The Legal State of NFTs
The lawsuit in question was filed earlier this year and in it, Osbourne alleges that two of her digital works were stolen from her wallet and then listed as NFTs on the Boss Beauties collection. Following deliberation, the judge in the case ruled that the NFTs that were stolen constituted legal property and thus, enjoyed legal protections.
Subsequently, the judge ruled that an injunction be put on the Ozone Networks, which hosted the NFT marketplace where the assets were sold, and a Bankers Trust disclosure. The latter means that the marketplace that sold the NFTs has to submit information to the courts about the current holders of the NFTs.

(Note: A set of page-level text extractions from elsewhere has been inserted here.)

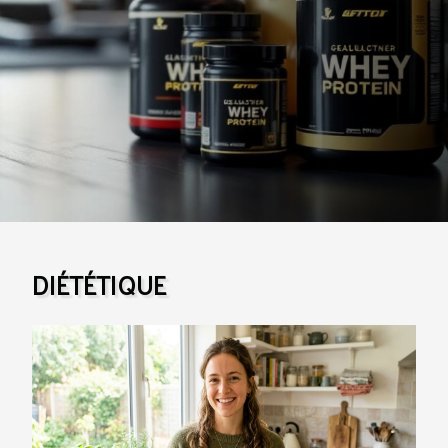
objectifs, à vos attentes, et à votre style de vie.
Comprendre la whey protéine La whey protéine
représente l’une des protéines du lait les mieux
valorisées en nutrition sportive, notamment pour les
adeptes de musculation. Obtenue lors de la
fabrication du fromage, la whey est extraite du
lactosérum, une fraction liquide du lait séparée de la
caséine. Ce processus garantit une forte
concentration en acides aminés essentiels,...
DIÉTÉTIQUE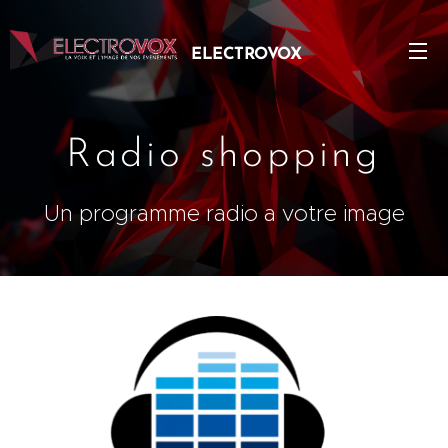
ELECTROVOX
EVENTS S.A
Radio shopping
Un programme radio a votre image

In the meantime, OpenSea, the site where the NFTs were sold, has frozen the sale of them.
This ruling is significant not just because the artist will have some respite for her stolen work but also because it sets a precedent for the industry. The formal recognition of NFTs as legal property by a court means that future cases involving them can be better handled and industry players can access more legal protections.
As Racheal Muldoon, a counsel on the case, says, “It is of the utmost significance as, for the first time in the world (as far as we are aware), a court of law has recognised that an NFT is property capable of being frozen by way of an injunction. This ruling, therefore, removes any uncertainty that NFTs (as tokens consisting of code) are property in and of themselves, distinct from the thing they represent (e.g., a digital artwork), under the law of England and Wales.”
NFTs’ Growing Presence in the Legal World
A hot-button issue in the NFT world is the rights of NFT creators and buyers, especially when it comes to stolen works. But a string of legal developments has shown that the judiciary system is catching up with the progress of NFTs and creating frameworks to protect stakeholders.
In China, for example, a court ruled that an NFT marketplace had a responsibility to prevent stolen assets from being sold on its platform. In the ruling, the platform had to compensate the original owner of the stolen artwork and make sure that the stolen assets couldn’t be further circulated.
With this new ruling in the UK, even more protection can be ensured for artists whose work might be stolen and sold without their consent.